▶ [What you will do]
Every line below is to be set down again exactly; any image stays out.

▶ [Supplied material]
--------------------------------
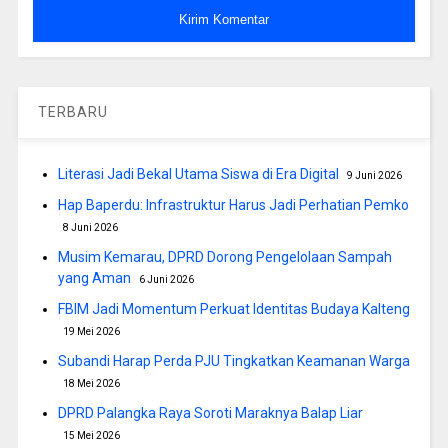
TERBARU
Literasi Jadi Bekal Utama Siswa di Era Digital
9 Juni 2026
Hap Baperdu: Infrastruktur Harus Jadi Perhatian Pemko
8 Juni 2026
Musim Kemarau, DPRD Dorong Pengelolaan Sampah
yang Aman
6 Juni 2026
FBIM Jadi Momentum Perkuat Identitas Budaya Kalteng
19 Mei 2026
Subandi Harap Perda PJU Tingkatkan Keamanan Warga
18 Mei 2026
DPRD Palangka Raya Soroti Maraknya Balap Liar
15 Mei 2026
--------------------------------
▶ [Task solution]
TERBARU
Literasi Jadi Bekal Utama Siswa di Era Digital
9 Juni 2026
Hap Baperdu: Infrastruktur Harus Jadi Perhatian Pemko
8 Juni 2026
Musim Kemarau, DPRD Dorong Pengelolaan Sampah
yang Aman
6 Juni 2026
FBIM Jadi Momentum Perkuat Identitas Budaya Kalteng
19 Mei 2026
Subandi Harap Perda PJU Tingkatkan Keamanan Warga
18 Mei 2026
DPRD Palangka Raya Soroti Maraknya Balap Liar
15 Mei 2026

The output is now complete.